Недолго воевал Павел… Смерти, запущенной по донским хатам Троцким и Свердловым, было точно все равно, чья теперь на Верхнем Дону власть, она не хотела останавливаться. Она обошла дроздовский курень во время «расказачивания», но теперь вернулась быстро, словно оставил ей Павел в углу своей хаты кровавую приманку… Анастасия Даниловна сразу же сожгла в печке тот флаг, как сжигают в церкви отслуживший свой срок красный плат, которым вытирают губы православным после Причастия, да, видать, смерть не флаг, в огне не горит… Чуть больше недели прошло, как вспыхнуло восстание, а дроздовскую сотню разбили красные под командованием Сердинова в Вилтовом яру, у хутора Кривского. Пленных не брали.
В сумерках у ворот заржал конь.
— Павел! — воскликнула Марья и бросилась, не одеваясь, на двор.

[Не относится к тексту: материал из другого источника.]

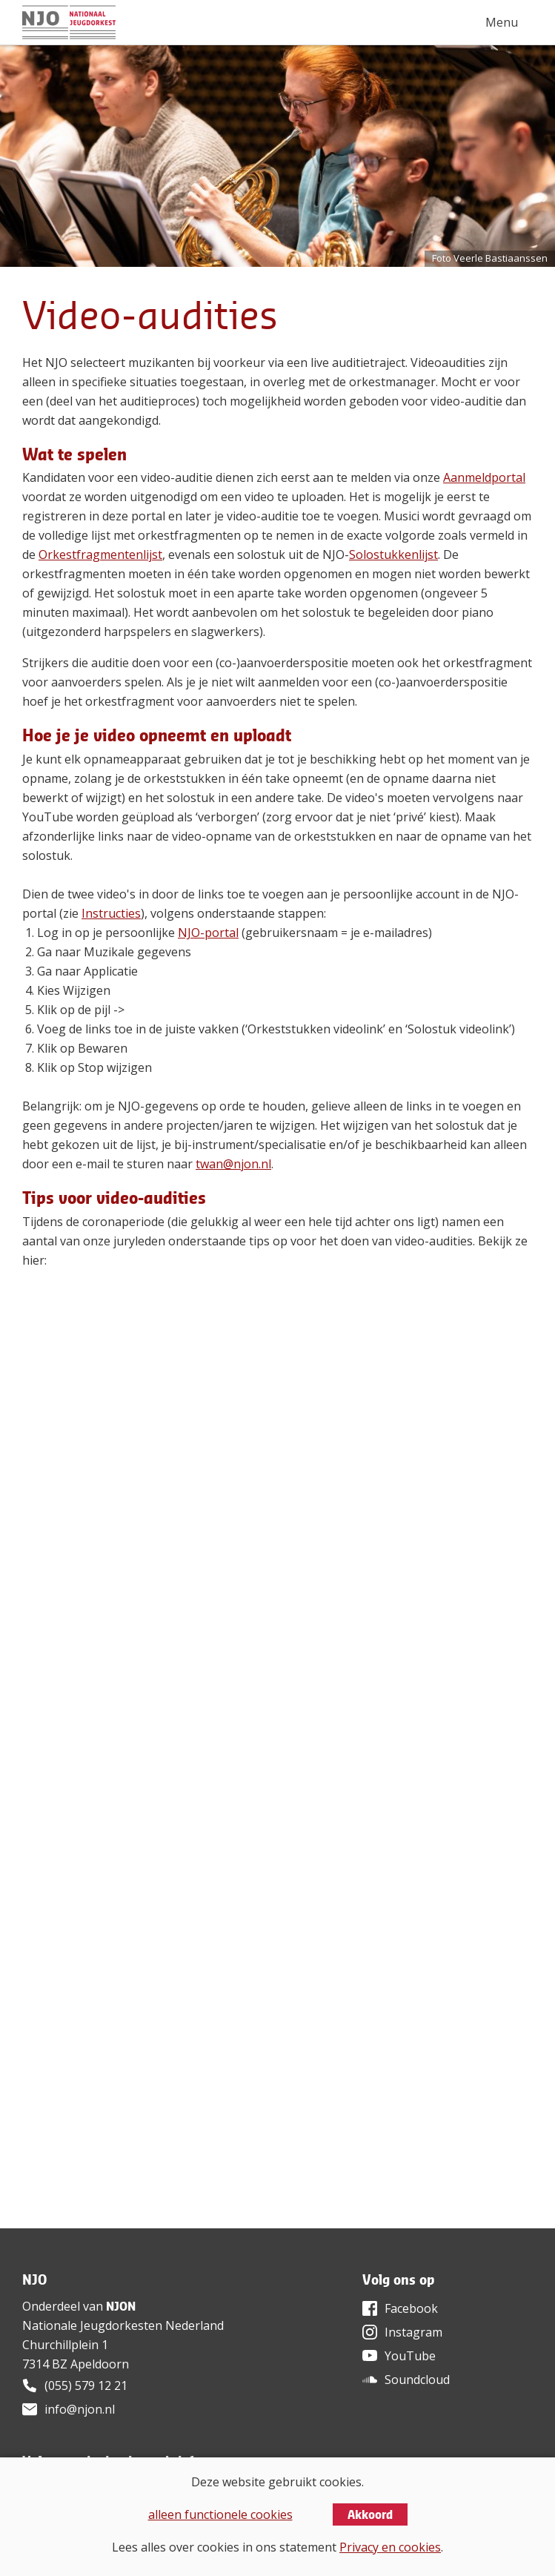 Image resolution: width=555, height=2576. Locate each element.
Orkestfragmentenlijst (100, 554)
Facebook (411, 2308)
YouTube (410, 2356)
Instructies (111, 913)
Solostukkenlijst (393, 554)
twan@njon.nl (233, 1164)
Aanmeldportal (484, 477)
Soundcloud (417, 2379)
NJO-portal (208, 932)
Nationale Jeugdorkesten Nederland (123, 2325)
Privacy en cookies (390, 2547)
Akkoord (370, 2514)
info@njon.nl (79, 2409)
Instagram (413, 2332)
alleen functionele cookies (220, 2514)
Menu (501, 22) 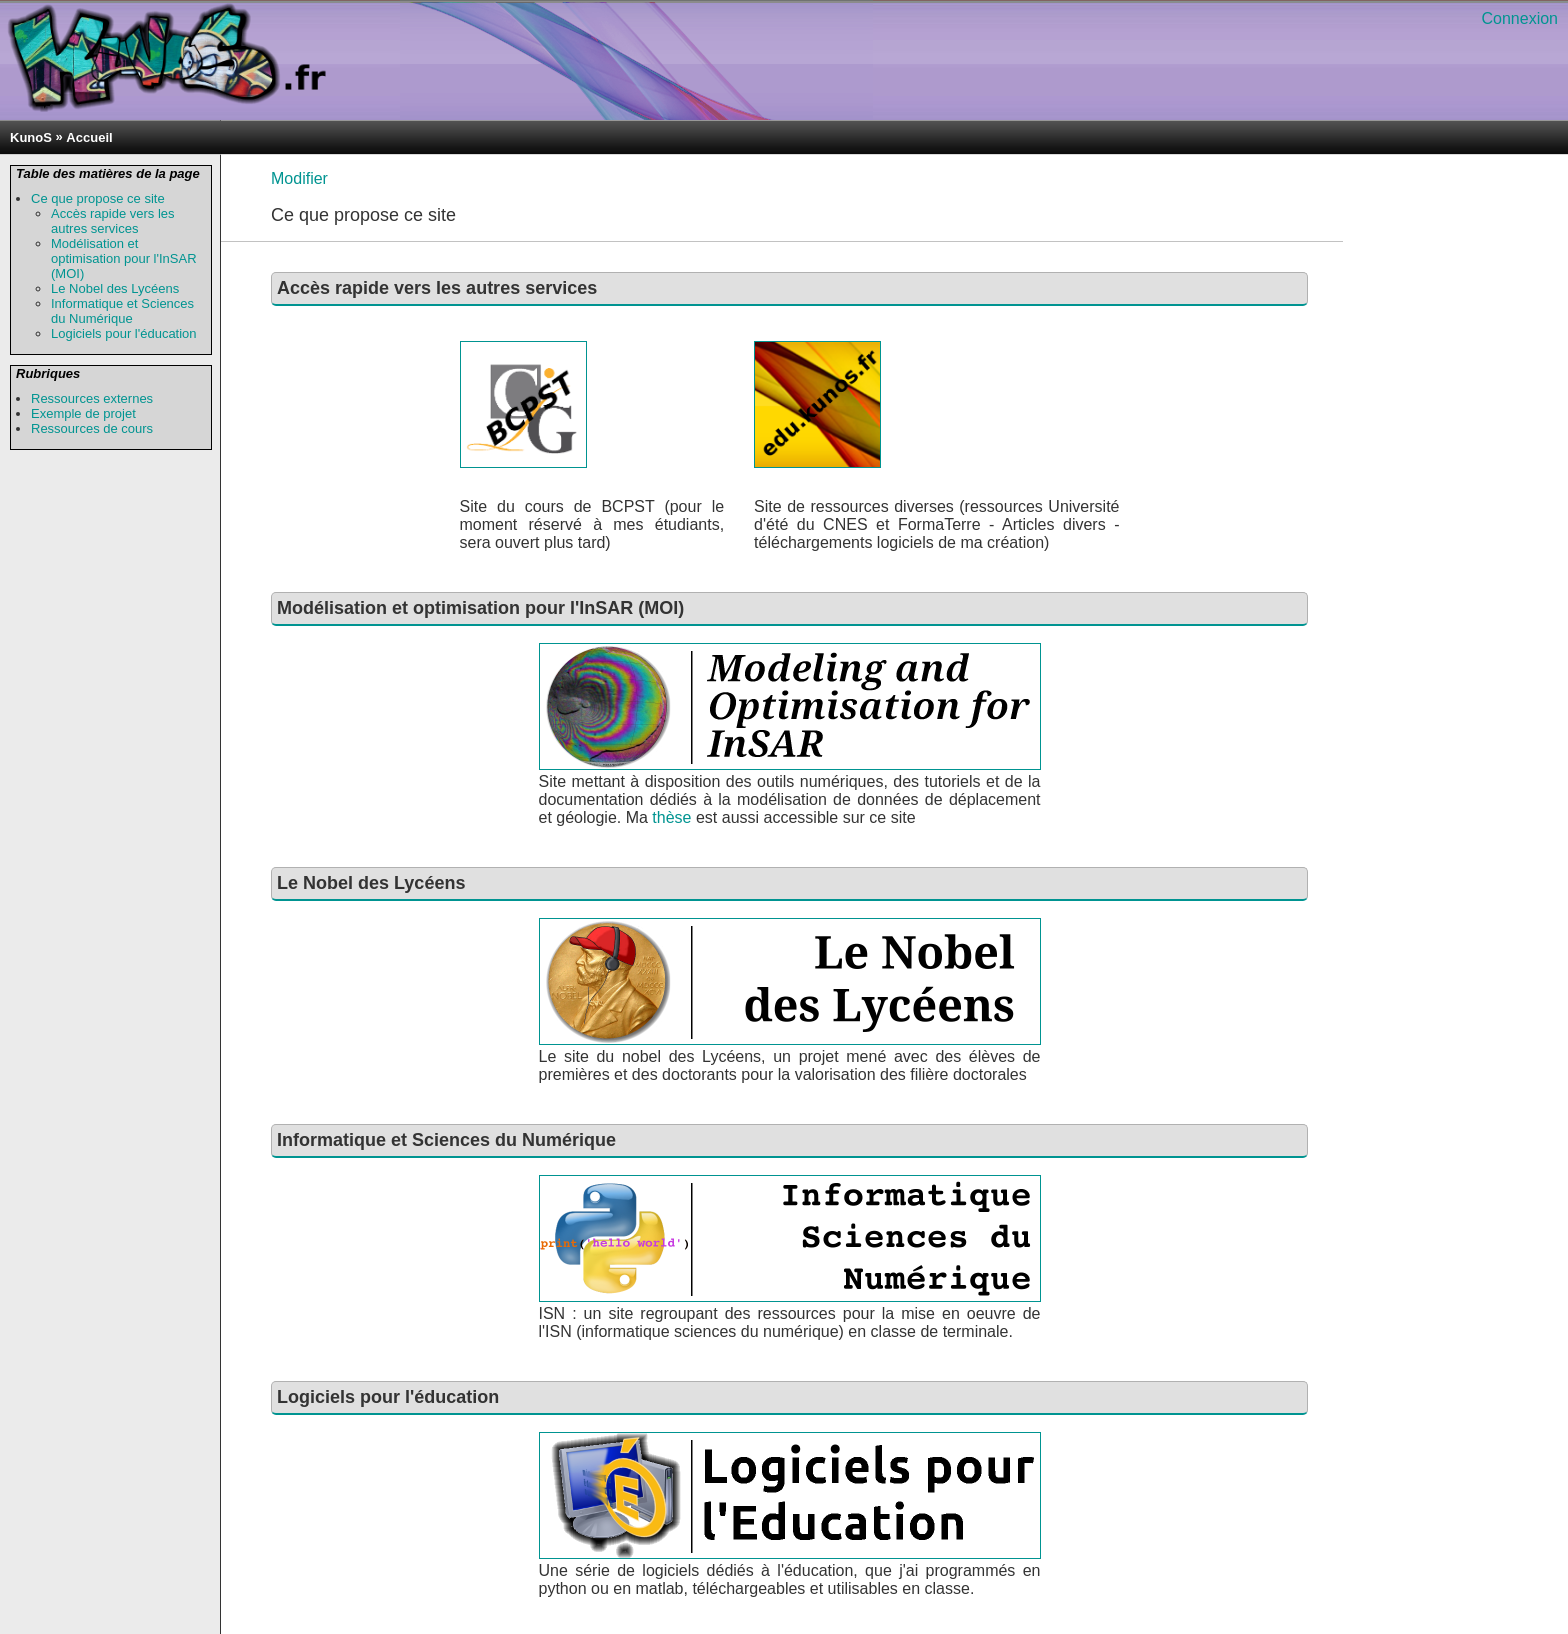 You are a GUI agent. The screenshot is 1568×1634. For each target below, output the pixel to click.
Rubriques (48, 373)
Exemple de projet (83, 413)
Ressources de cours (92, 428)
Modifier (299, 178)
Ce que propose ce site (98, 198)
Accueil (89, 137)
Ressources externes (92, 398)
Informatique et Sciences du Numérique (122, 311)
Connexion (1520, 18)
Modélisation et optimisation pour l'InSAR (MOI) (124, 258)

Оседланный, покрытый пеной конь бил у плетня копытом, но на нем никого не было… Марья села в сугроб.
— Вот и пришла смертушка твоя, ненаглядный сокол мой! — завыла она.
— Ты погоди, погоди, — торопливо забормотала, подбежав к ней, Анастасия Даниловна, — ты разве знаешь, что там у них? Кубыть, спешиться пришлось. Грех это — раньше времени причитать!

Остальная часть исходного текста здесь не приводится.